### Problem requirements
Although the records contain pictures, only their text should be repeated, exactly as it stands.

(Saved data entries)

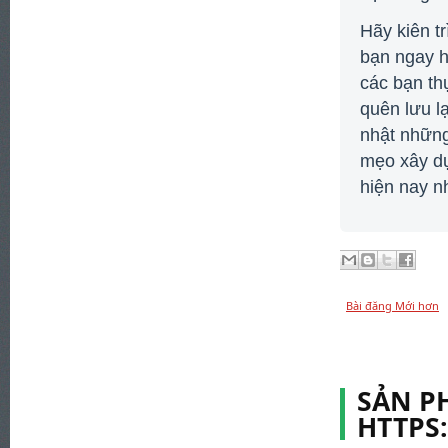
Hãy kiên t
bạn ngay h
các bạn th
quên lưu lạ
nhật những
mẹo xây dự
hiện nay n
Bài đăng Mới hơn
SẢN P
HTTPS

### Answer to the problem
Hãy kiên t
bạn ngay h
các bạn th
quên lưu lạ
nhật những
mẹo xây dự
hiện nay n
Bài đăng Mới hơn
SẢN P
HTTPS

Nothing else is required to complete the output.